So, let's return to 14th century Catholic Europe and ban interest? How did that work out? Islam forbids interest. The owners of capital have a workaround: equity with fixed dividend payments (Shariah compliant sukuk finance). No matter how you slice the legal loaf, capital's owners will be able to structure their investment to work around it.
As an investor in post-Soviet Riga my brother and I saw how most of Soviet real estate was falling apart by the 1980s due to lack of investment. Had the CIA shown photos of Soviet real estate maintenance at congressional defense budget hearings, the US would have slashed the Pentagon budget by half.
As soon as real property rights were restored and barriers to return on capital were removed a renovation and buying boom ensued and rental yields on apts in Riga went from 18-20% in 1999 to 3-4% in 2007. My German diplomat tenant got a heretofore impossible to find beautiful 140m2 renovated apt to live in for four years and I got regular income from my investment. Scarce capital got paid just for showing up and taking a risk (Latvia? Aren't you afraid of the mafia?). The capital controls you suggest mean capital will just go on strike and not show up.

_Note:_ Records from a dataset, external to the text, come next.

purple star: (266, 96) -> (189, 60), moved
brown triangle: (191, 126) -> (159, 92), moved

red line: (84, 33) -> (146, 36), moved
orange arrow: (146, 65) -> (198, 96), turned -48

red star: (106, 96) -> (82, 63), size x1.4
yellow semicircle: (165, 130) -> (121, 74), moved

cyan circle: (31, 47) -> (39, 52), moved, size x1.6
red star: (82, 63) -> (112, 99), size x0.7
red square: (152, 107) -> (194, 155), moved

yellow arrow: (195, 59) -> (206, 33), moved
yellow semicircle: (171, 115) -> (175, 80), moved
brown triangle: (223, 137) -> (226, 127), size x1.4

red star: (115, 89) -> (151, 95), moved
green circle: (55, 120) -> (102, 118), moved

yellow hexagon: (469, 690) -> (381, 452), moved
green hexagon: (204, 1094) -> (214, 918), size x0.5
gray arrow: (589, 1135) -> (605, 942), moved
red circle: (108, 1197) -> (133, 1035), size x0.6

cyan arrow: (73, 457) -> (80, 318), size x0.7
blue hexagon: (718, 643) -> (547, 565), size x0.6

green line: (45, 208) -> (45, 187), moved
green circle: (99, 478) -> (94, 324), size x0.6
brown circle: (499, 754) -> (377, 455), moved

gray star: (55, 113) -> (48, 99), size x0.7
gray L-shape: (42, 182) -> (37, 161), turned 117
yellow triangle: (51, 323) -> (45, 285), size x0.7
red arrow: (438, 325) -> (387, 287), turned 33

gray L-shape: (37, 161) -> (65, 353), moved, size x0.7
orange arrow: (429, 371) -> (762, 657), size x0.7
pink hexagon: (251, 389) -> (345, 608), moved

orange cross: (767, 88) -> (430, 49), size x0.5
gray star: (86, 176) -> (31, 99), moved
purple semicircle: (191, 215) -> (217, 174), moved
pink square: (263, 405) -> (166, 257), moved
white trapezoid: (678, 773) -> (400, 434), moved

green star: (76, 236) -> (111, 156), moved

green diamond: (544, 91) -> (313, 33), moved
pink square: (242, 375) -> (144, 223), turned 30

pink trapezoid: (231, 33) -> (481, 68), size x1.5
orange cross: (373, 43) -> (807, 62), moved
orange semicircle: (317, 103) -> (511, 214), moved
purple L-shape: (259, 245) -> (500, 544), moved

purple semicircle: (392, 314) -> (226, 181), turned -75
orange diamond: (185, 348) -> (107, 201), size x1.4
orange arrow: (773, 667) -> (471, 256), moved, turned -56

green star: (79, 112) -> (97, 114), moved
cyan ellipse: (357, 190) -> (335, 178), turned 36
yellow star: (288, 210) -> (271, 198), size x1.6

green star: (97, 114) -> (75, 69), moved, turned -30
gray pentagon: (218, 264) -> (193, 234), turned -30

Then came the inevitable crash, a fate which Canada will see soon enough.
Your Vancouver friends work as hard as they do because they have legal protections--property rights (remember Larry Summers' phrase "no man ever washed a rented car?"). Your friends sell eggs. We provided western standard housing that replaced a Soviet era communal apt that had been falling apart (think 1970s South Bronx). Your Vancouver friends and I are more similar than your article describes.